Land use/land cover change effect on soil erosion and sediment delivery in the Winike watershed, Omo Gibe Basin, Ethiopia

Sci Total Environ. 2020 Aug 1;728:138776. doi: 10.1016/j.scitotenv.2020.138776. Epub 2020 Apr 19.

Abstract

Information on soil loss and sediment export is essential to identify hotspots of soil erosion to inform conservation interventions in a given watershed. This study investigates the dynamics of soil loss and sediment export associated with land-use/land cover changes and identifying soil loss hotspot areas in the Winike watershed of the Omo-Gibe Basin of Ethiopia. Spatial data collected from satellite images, topographic maps, meteorological and soil data were analyzed.

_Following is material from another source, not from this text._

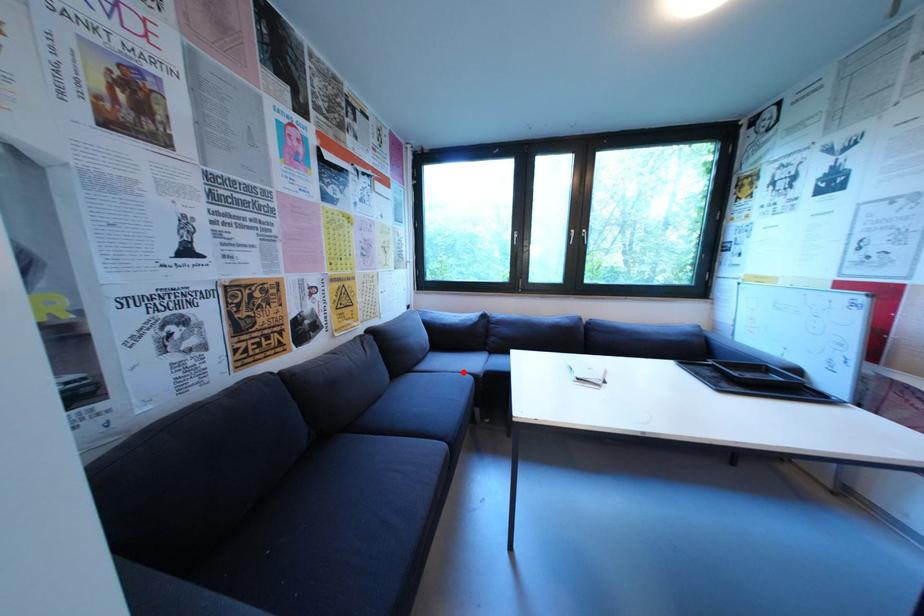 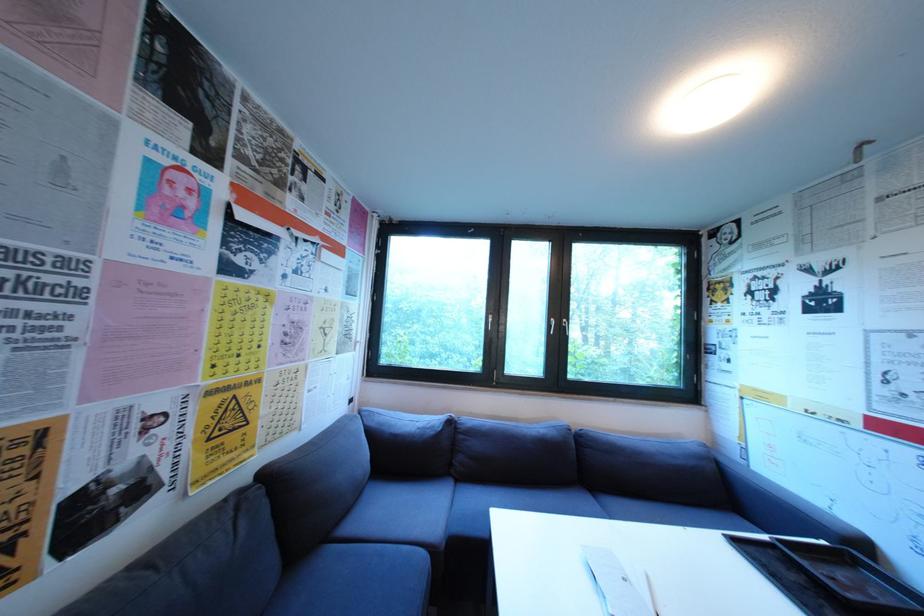 Locate, in the second image, the point that corresponds to the highlighted location in the first image.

The land-use types in the study area were categorized into six: cultivated land, woodland, forest, grazing, shrubland, and bare land. The Integrated Valuation of Ecosystem Services and Tradeoffs (InVEST) of the sediment delivery ratio (SDR) model was used based on the analysis of land use/land cover and RUSLE factors. The results show that total soil loss increased from 774.86 thousand tons in 1988 to 951.21 thousand tons in 2018 while the corresponding sediment export increased by 3.85 thousand tons for the same period. These were subsequently investigated in each land-use type. Cultivated fields generated the highest soil erosion rate, increasing from 10.02 t/ha/year in 1988 to 43.48 t/ha/year in 2018 when compared with the grazing, shrub, forest, wood land and bare land-use types. This corresponds with the expansion of the cultivated area. This is logical as the correlation between soil loss and sediment delivery and expansion of cultivated area is highly significant (p < 0.001). Sub-watershed six (SW-6) showed the highest soil loss (23.17 t/ha/year) while sub-watershed two (SW- 2) has the lowest soil loss (5.54 t/ha/year). This is because SW-2 is situated in the lower reaches of the watershed under dense vegetation cover experiencing less erosion. The findings on the erosion hotspots presented in this study allow prioritizing the segments of the watershed that need immediate application of improved management interventions and informed decision-making processes.

Keywords: InVEST model; Omo Gibe Basin; Sediment delivery; Soil loss; Winike watershed.